そして結界の表面に“青い亀裂”が一本走った。
「動きます」
「そうだ。封印が開く」
数値が満ちていく。
[98%]
[99%]
戦闘空間のライネルが、最後に指先を差し出した。
消えかけの青い光が、もう一度だけ揺らめく。
「···まだ··· 終わってない」
投影石が震えた。
その震えが魔力コアへ、石棺へ転移する。
ドン。
心臓が二度目に鳴った。
[100%]
バキィ——!!
封印構造物の中心が割れた。
青くぬめる亀裂が広がり、隙間から見知らぬ波動が漏れ出す。
そして結界の内側のそれが··· ゆっくり目を開いた。
三度目の拍動。
ドン。
今度ははっきり響いた。
遮蔽結界が砕け散るように散り、観測室の魔力回路が一斉に揺れた。
下級司祭が反射的に後ずさる。
「ついに··· 完成だ」
高位司祭の声は低く、深かった。
石棺の中で“それ”が動き出す。
まず肩が震え、精製された魔力が骨格みたいに形を支えた。
人間に似ている。だが、人間じゃない。
肌は冷たく滑らかな金属の艶を帯び、ところどころから青い光が滲み出している。
下級司祭が息を殺して言った。
「本当に··· 目覚めましたね」
高位司祭が頷く。
「完全なる生命の誕生を見よ」
その瞬間。
ライネルの耳に、奇妙な“響き”が届いた。
音なのか、感覚なのか、意識なのか――判別できない震え。
(···何だ)
誰かが、自分を“見ている”。
その視線は理解しようとしない。
感情も読まない。
ただ··· 支配できるか、秤にかけている。
ライネルは血まみれのまま床を支えた。
胸が締まり、息が詰まる。
痛みじゃない··· 存在が露出する感覚。
(···中へ、入ってきてる···?)
冷たく、はっきりした魔力が感覚を伝って染み込んだ。
心のどこかを、冷たい指先で押し確かめられるみたいに。
「···ぐっ···!」
ライネルの瞳が揺れた。
だが消えない。
観測室。
高位司祭が低く笑う。
「共鳴が始まったな」
下級司祭が驚いて訊き返す。
「共鳴··· ですか?」
高位司祭は水晶板の波形を指した。
二つの波が互いを追いかけるように重なっている。
一度ズレて、重なり、またズレて、また重なる。
まるで無理やり“同じになろう”としているみたいに。
「その子の魔力と、あの存在の心臓が同じ波を共有した。

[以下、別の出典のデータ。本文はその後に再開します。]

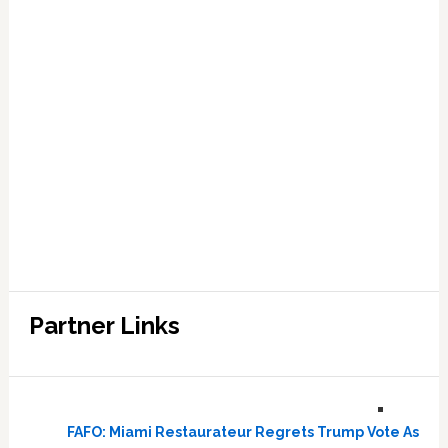
Partner Links
FAFO: Miami Restaurateur Regrets Trump Vote As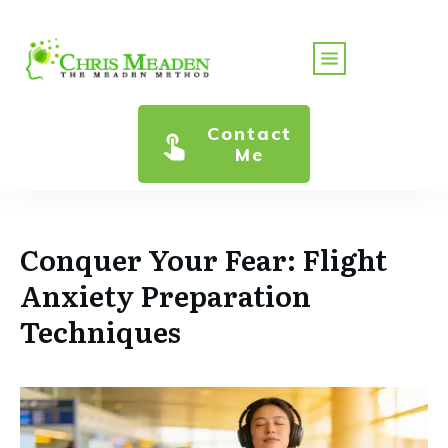
Contact
Me
Conquer Your Fear: Flight
Anxiety Preparation
Techniques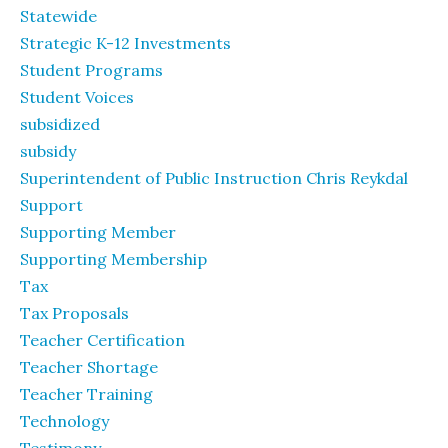
Statewide
Strategic K-12 Investments
Student Programs
Student Voices
subsidized
subsidy
Superintendent of Public Instruction Chris Reykdal
Support
Supporting Member
Supporting Membership
Tax
Tax Proposals
Teacher Certification
Teacher Shortage
Teacher Training
Technology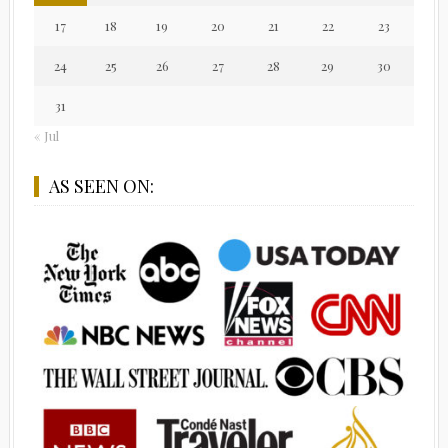
17
18
19
20
21
22
23
24
25
26
27
28
29
30
31
« Jul
AS SEEN ON: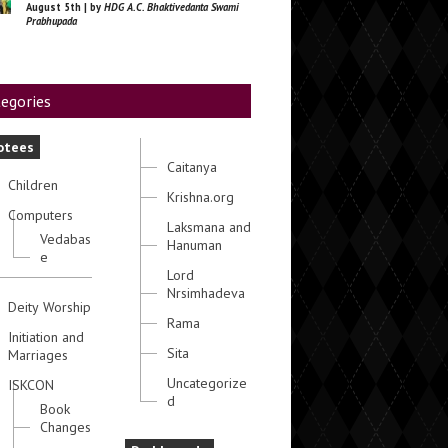
August 5th | by
HDG A.C. Bhaktivedanta Swami
Prabhupada
egories
otees
Caitanya
Children
Krishna.org
Computers
Laksmana and
Vedabas
Hanuman
e
Lord
Nrsimhadeva
Deity Worship
Rama
Initiation and
Sita
Marriages
Uncategorize
ISKCON
d
Book
Changes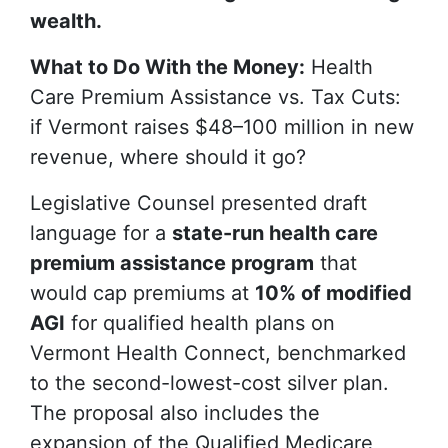
wealth.
What to Do With the Money:
Health
Care Premium Assistance vs. Tax Cuts:
if Vermont raises $48–100 million in new
revenue, where should it go?
Legislative Counsel presented draft
language for a
state-run health care
premium assistance program
that
would cap premiums at
10% of modified
AGI
for qualified health plans on
Vermont Health Connect, benchmarked
to the second-lowest-cost silver plan.
The proposal also includes the
expansion of the Qualified Medicare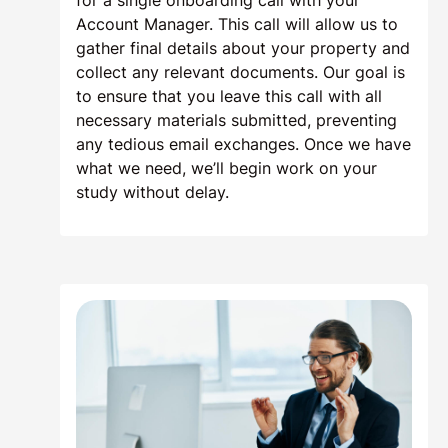
for a single onboarding call with your
Account Manager. This call will allow us to
gather final details about your property and
collect any relevant documents. Our goal is
to ensure that you leave this call with all
necessary materials submitted, preventing
any tedious email exchanges. Once we have
what we need, we’ll begin work on your
study without delay.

条件は満たされた」
「では··· 今、二人は···」
「互いを認識した。感情じゃない。存在そのものとしてだ」
戦闘空間。
ライネルがゆっくり顔を上げた。
上。
その存在が無言で彼を見下ろしている。
刃より薄く、透明な視線。
ライネルの息が震えた。
これはただの敵じゃない。
彼は歯を食いしばって呟く。
「···もう、別の戦いだ」
空間がまた揺れ始めた。
今度は崩壊じゃない··· 何かが“開く”感覚だった。
ライネルはその震えを受け止めながら、最後に拳を握る。
「限界を超えた何かが··· 今、目を覚ました」
そしてその瞬間。
新しい秩序が、ここへ足を踏み入れた。